What the task asks
Present the lines below again, exactly as they stand.

Saved entries
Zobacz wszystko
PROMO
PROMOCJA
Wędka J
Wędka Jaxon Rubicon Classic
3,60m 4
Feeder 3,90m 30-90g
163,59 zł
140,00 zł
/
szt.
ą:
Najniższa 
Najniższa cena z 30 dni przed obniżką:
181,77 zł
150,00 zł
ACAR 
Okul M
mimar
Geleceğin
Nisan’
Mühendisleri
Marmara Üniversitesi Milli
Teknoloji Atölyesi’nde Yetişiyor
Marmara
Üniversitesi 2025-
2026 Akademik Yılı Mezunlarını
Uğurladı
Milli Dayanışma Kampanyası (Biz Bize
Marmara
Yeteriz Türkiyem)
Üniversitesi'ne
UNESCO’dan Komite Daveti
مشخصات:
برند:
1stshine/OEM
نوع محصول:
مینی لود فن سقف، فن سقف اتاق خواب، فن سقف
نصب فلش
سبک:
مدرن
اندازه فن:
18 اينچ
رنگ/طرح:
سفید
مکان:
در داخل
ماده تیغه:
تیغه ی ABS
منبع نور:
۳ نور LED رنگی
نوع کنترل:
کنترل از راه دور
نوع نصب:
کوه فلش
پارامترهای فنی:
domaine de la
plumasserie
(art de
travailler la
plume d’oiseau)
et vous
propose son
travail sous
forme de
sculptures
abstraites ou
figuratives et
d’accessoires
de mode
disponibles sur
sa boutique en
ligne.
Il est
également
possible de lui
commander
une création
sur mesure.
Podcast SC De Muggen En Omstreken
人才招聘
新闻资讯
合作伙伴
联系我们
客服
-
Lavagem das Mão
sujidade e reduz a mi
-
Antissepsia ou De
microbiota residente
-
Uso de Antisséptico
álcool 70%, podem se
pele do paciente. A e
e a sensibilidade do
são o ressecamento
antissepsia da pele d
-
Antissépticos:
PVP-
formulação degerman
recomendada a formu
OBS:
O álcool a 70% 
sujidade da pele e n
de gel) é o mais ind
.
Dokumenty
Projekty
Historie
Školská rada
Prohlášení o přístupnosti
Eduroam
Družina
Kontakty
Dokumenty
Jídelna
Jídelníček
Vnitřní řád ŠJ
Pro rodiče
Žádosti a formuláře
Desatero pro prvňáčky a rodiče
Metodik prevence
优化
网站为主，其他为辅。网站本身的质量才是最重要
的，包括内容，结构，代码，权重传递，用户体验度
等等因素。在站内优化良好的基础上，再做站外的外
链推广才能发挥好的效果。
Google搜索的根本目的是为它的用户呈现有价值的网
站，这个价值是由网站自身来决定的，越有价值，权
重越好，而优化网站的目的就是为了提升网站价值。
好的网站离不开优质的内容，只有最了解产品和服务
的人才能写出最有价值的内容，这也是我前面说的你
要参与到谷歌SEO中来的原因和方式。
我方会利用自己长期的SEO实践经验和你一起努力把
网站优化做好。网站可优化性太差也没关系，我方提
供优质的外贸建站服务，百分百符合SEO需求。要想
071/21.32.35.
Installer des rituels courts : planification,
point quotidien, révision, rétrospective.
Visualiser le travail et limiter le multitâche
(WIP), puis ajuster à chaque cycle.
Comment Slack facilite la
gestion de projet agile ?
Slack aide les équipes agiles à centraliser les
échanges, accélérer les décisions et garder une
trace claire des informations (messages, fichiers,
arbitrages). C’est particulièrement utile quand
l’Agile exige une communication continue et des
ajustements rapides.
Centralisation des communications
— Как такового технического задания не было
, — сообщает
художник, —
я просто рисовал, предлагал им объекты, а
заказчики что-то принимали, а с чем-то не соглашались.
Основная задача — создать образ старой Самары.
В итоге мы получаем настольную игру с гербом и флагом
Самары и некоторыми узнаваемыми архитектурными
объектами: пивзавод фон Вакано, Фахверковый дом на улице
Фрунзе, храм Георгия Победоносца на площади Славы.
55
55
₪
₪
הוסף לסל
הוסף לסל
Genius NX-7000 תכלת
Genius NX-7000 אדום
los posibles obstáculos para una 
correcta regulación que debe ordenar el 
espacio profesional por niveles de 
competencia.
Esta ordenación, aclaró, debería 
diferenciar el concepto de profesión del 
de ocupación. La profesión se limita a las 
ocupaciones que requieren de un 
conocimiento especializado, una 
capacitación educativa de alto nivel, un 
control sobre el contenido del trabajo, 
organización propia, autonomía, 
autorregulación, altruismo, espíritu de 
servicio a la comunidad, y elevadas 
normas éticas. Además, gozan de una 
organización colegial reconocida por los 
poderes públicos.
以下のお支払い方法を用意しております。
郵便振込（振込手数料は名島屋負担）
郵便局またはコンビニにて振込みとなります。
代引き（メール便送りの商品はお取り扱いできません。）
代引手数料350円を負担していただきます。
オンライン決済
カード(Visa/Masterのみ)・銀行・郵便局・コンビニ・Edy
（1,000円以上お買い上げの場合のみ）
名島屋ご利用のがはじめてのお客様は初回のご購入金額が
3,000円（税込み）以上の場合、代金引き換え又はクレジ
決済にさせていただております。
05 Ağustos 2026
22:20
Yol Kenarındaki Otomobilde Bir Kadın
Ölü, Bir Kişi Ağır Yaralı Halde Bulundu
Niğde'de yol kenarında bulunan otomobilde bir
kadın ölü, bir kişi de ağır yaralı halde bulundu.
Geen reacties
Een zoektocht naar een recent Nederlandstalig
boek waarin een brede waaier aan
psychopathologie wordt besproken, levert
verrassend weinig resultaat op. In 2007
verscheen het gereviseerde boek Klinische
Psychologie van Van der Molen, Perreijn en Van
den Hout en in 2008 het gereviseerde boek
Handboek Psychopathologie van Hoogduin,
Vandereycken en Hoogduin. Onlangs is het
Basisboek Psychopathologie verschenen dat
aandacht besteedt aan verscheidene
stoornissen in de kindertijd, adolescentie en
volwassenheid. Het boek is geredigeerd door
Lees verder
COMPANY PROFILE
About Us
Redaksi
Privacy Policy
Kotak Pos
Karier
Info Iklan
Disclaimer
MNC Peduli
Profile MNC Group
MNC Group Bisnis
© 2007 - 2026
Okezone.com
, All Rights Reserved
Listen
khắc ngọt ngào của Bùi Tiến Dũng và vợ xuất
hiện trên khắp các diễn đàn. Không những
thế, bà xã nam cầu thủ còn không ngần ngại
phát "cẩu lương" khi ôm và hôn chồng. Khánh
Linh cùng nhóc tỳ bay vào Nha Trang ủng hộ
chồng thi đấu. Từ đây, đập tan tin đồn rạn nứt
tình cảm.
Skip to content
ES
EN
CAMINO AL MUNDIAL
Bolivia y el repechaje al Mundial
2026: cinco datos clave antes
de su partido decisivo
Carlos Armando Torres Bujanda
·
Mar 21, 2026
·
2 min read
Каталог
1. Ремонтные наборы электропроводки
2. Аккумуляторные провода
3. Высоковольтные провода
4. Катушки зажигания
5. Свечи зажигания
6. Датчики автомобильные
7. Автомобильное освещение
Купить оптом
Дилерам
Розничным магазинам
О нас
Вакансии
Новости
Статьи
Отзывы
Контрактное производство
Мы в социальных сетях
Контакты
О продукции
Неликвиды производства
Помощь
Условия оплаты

Answer for this exercise
Zobacz wszystko
PROMO
PROMOCJA
Wędka J
Wędka Jaxon Rubicon Classic
3,60m 4
Feeder 3,90m 30-90g
163,59 zł
140,00 zł
/
szt.
ą:
Najniższa 
Najniższa cena z 30 dni przed obniżką:
181,77 zł
150,00 zł
ACAR 
Okul M
mimar
Geleceğin
Nisan’
Mühendisleri
Marmara Üniversitesi Milli
Teknoloji Atölyesi’nde Yetişiyor
Marmara
Üniversitesi 2025-
2026 Akademik Yılı Mezunlarını
Uğurladı
Milli Dayanışma Kampanyası (Biz Bize
Marmara
Yeteriz Türkiyem)
Üniversitesi'ne
UNESCO’dan Komite Daveti
مشخصات:
برند:
1stshine/OEM
نوع محصول:
مینی لود فن سقف، فن سقف اتاق خواب، فن سقف
نصب فلش
سبک:
مدرن
اندازه فن:
18 اينچ
رنگ/طرح:
سفید
مکان:
در داخل
ماده تیغه:
تیغه ی ABS
منبع نور:
۳ نور LED رنگی
نوع کنترل:
کنترل از راه دور
نوع نصب:
کوه فلش
پارامترهای فنی:
domaine de la
plumasserie
(art de
travailler la
plume d’oiseau)
et vous
propose son
travail sous
forme de
sculptures
abstraites ou
figuratives et
d’accessoires
de mode
disponibles sur
sa boutique en
ligne.
Il est
également
possible de lui
commander
une création
sur mesure.
Podcast SC De Muggen En Omstreken
人才招聘
新闻资讯
合作伙伴
联系我们
客服
-
Lavagem das Mão
sujidade e reduz a mi
-
Antissepsia ou De
microbiota residente
-
Uso de Antisséptico
álcool 70%, podem se
pele do paciente. A e
e a sensibilidade do
são o ressecamento
antissepsia da pele d
-
Antissépticos:
PVP-
formulação degerman
recomendada a formu
OBS:
O álcool a 70% 
sujidade da pele e n
de gel) é o mais ind
.
Dokumenty
Projekty
Historie
Školská rada
Prohlášení o přístupnosti
Eduroam
Družina
Kontakty
Dokumenty
Jídelna
Jídelníček
Vnitřní řád ŠJ
Pro rodiče
Žádosti a formuláře
Desatero pro prvňáčky a rodiče
Metodik prevence
优化
网站为主，其他为辅。网站本身的质量才是最重要
的，包括内容，结构，代码，权重传递，用户体验度
等等因素。在站内优化良好的基础上，再做站外的外
链推广才能发挥好的效果。
Google搜索的根本目的是为它的用户呈现有价值的网
站，这个价值是由网站自身来决定的，越有价值，权
重越好，而优化网站的目的就是为了提升网站价值。
好的网站离不开优质的内容，只有最了解产品和服务
的人才能写出最有价值的内容，这也是我前面说的你
要参与到谷歌SEO中来的原因和方式。
我方会利用自己长期的SEO实践经验和你一起努力把
网站优化做好。网站可优化性太差也没关系，我方提
供优质的外贸建站服务，百分百符合SEO需求。要想
071/21.32.35.
Installer des rituels courts : planification,
point quotidien, révision, rétrospective.
Visualiser le travail et limiter le multitâche
(WIP), puis ajuster à chaque cycle.
Comment Slack facilite la
gestion de projet agile ?
Slack aide les équipes agiles à centraliser les
échanges, accélérer les décisions et garder une
trace claire des informations (messages, fichiers,
arbitrages). C’est particulièrement utile quand
l’Agile exige une communication continue et des
ajustements rapides.
Centralisation des communications
— Как такового технического задания не было
, — сообщает
художник, —
я просто рисовал, предлагал им объекты, а
заказчики что-то принимали, а с чем-то не соглашались.
Основная задача — создать образ старой Самары.
В итоге мы получаем настольную игру с гербом и флагом
Самары и некоторыми узнаваемыми архитектурными
объектами: пивзавод фон Вакано, Фахверковый дом на улице
Фрунзе, храм Георгия Победоносца на площади Славы.
55
55
₪
₪
הוסף לסל
הוסף לסל
Genius NX-7000 תכלת
Genius NX-7000 אדום
los posibles obstáculos para una 
correcta regulación que debe ordenar el 
espacio profesional por niveles de 
competencia.
Esta ordenación, aclaró, debería 
diferenciar el concepto de profesión del 
de ocupación. La profesión se limita a las 
ocupaciones que requieren de un 
conocimiento especializado, una 
capacitación educativa de alto nivel, un 
control sobre el contenido del trabajo, 
organización propia, autonomía, 
autorregulación, altruismo, espíritu de 
servicio a la comunidad, y elevadas 
normas éticas. Además, gozan de una 
organización colegial reconocida por los 
poderes públicos.
以下のお支払い方法を用意しております。
郵便振込（振込手数料は名島屋負担）
郵便局またはコンビニにて振込みとなります。
代引き（メール便送りの商品はお取り扱いできません。）
代引手数料350円を負担していただきます。
オンライン決済
カード(Visa/Masterのみ)・銀行・郵便局・コンビニ・Edy
（1,000円以上お買い上げの場合のみ）
名島屋ご利用のがはじめてのお客様は初回のご購入金額が
3,000円（税込み）以上の場合、代金引き換え又はクレジ
決済にさせていただております。
05 Ağustos 2026
22:20
Yol Kenarındaki Otomobilde Bir Kadın
Ölü, Bir Kişi Ağır Yaralı Halde Bulundu
Niğde'de yol kenarında bulunan otomobilde bir
kadın ölü, bir kişi de ağır yaralı halde bulundu.
Geen reacties
Een zoektocht naar een recent Nederlandstalig
boek waarin een brede waaier aan
psychopathologie wordt besproken, levert
verrassend weinig resultaat op. In 2007
verscheen het gereviseerde boek Klinische
Psychologie van Van der Molen, Perreijn en Van
den Hout en in 2008 het gereviseerde boek
Handboek Psychopathologie van Hoogduin,
Vandereycken en Hoogduin. Onlangs is het
Basisboek Psychopathologie verschenen dat
aandacht besteedt aan verscheidene
stoornissen in de kindertijd, adolescentie en
volwassenheid. Het boek is geredigeerd door
Lees verder
COMPANY PROFILE
About Us
Redaksi
Privacy Policy
Kotak Pos
Karier
Info Iklan
Disclaimer
MNC Peduli
Profile MNC Group
MNC Group Bisnis
© 2007 - 2026
Okezone.com
, All Rights Reserved
Listen
khắc ngọt ngào của Bùi Tiến Dũng và vợ xuất
hiện trên khắp các diễn đàn. Không những
thế, bà xã nam cầu thủ còn không ngần ngại
phát "cẩu lương" khi ôm và hôn chồng. Khánh
Linh cùng nhóc tỳ bay vào Nha Trang ủng hộ
chồng thi đấu. Từ đây, đập tan tin đồn rạn nứt
tình cảm.
Skip to content
ES
EN
CAMINO AL MUNDIAL
Bolivia y el repechaje al Mundial
2026: cinco datos clave antes
de su partido decisivo
Carlos Armando Torres Bujanda
·
Mar 21, 2026
·
2 min read
Каталог
1. Ремонтные наборы электропроводки
2. Аккумуляторные провода
3. Высоковольтные провода
4. Катушки зажигания
5. Свечи зажигания
6. Датчики автомобильные
7. Автомобильное освещение
Купить оптом
Дилерам
Розничным магазинам
О нас
Вакансии
Новости
Статьи
Отзывы
Контрактное производство
Мы в социальных сетях
Контакты
О продукции
Неликвиды производства
Помощь
Условия оплаты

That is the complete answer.